Orrön Energy merges Nordic assets with Cloudberry in EUR 235m deal
Orrön Energy has agreed to transfer its Nordic renewable energy platform to Oslo-listed Cloudberry Clean Energy in a transaction valuing the contributed assets at EUR 234.6 million on a cash-and-debt-free basis. In return, Orrön Energy will receive a 27.01 percent stake in the enlarged Cloudberry, making it the company's single largest shareholder, plus EUR 4.2 million in cash. Outstanding intragroup debt and accrued interest of approximately EUR 93 million will be settled or assumed by Cloudberry at closing, leaving Orrön Energy with close to zero net debt and a committed EUR 50 million revolving facility.
The transferred assets comprise Orrön Energy Sweden AB, the remaining shares in Finnish wind project Metsälamminkangas Wind Oy, and Orrön Energy Greenfield Finland Holding. The deal more than doubles Cloudberry's proportionate annual power generation, lifting it to approximately 2.1 TWh. Orrön Energy will retain the Karskruv wind farm in Sweden's SE4 price area, which comprises 20 Vestas turbines with 86 MW of installed capacity and roughly 290 GWh of average annual output.

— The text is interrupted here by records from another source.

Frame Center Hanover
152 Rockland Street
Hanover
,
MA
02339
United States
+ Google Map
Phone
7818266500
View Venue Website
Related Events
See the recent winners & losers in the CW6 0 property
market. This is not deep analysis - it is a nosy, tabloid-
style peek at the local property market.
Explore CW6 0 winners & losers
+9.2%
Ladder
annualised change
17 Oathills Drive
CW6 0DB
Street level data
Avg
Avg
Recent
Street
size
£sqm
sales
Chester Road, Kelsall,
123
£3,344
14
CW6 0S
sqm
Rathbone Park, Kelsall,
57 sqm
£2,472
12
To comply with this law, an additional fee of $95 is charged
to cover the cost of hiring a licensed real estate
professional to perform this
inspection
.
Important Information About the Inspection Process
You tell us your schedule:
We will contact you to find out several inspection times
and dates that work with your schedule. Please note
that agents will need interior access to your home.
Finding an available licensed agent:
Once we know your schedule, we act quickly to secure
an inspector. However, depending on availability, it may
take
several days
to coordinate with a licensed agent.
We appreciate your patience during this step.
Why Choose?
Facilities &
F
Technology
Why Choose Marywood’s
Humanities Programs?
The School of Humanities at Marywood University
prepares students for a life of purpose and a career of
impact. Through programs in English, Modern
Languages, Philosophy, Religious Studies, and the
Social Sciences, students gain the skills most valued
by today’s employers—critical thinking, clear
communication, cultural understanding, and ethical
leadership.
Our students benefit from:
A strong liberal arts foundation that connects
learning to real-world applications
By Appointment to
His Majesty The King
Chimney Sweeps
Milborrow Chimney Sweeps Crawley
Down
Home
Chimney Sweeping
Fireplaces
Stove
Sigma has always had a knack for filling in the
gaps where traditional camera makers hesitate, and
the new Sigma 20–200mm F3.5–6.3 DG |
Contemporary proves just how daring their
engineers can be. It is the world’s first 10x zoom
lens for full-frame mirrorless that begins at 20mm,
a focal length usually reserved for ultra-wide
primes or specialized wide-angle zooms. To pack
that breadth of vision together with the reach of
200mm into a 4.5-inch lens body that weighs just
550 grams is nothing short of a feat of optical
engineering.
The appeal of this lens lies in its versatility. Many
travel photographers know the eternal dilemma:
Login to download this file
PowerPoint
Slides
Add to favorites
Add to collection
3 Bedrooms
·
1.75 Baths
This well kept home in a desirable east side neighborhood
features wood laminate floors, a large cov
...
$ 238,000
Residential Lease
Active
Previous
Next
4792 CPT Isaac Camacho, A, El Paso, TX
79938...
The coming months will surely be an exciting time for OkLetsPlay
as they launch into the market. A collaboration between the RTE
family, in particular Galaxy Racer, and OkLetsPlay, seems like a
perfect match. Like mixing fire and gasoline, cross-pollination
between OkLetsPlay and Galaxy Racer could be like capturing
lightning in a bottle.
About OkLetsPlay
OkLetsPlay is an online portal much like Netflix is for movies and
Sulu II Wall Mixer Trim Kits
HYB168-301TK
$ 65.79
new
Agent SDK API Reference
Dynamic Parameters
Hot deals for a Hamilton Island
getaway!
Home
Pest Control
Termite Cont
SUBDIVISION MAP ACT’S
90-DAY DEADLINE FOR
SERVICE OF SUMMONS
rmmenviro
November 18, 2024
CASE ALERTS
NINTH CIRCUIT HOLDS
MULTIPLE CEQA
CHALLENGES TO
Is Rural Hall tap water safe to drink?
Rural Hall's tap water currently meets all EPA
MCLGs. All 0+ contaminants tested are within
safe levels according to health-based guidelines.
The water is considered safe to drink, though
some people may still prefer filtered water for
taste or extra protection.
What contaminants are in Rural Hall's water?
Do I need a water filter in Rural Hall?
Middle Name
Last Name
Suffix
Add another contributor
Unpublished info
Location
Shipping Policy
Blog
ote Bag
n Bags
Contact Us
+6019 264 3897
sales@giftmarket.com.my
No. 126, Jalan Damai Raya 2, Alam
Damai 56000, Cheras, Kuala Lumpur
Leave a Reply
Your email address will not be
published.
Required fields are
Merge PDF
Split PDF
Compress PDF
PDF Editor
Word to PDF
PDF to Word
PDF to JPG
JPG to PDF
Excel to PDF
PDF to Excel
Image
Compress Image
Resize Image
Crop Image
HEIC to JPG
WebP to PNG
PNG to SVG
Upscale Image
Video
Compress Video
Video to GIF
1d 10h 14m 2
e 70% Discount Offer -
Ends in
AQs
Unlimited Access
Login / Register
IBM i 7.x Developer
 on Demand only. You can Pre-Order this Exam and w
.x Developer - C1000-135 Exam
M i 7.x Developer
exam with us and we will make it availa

The transaction and what Orrön Energy keeps
Orrön Energy chief executive Daniel Fitzgerald described the deal as creating "four clear pillars of value": the Cloudberry shareholding, continued ownership of its European development business, long-term cash flows from Karskruv, and improved balance-sheet flexibility. The company will hold two board seats at Cloudberry and has committed to a twelve-month lock-up on the consideration shares pending publication of a Norwegian listing prospectus.
The European development business retained by Orrön Energy spans roughly 12 GW of solar, battery, and data centre projects across the UK, Germany, and France. The company has already sold 400 MW of that pipeline for up to EUR 23 million since 2025, with EUR 14 million of proceeds contingent on future milestones. In 2026 to date, the business has generated EUR 5 million from project sales, and active sale processes are under way for a 300 MW UK data centre project and a 1.8 GW UK solar portfolio.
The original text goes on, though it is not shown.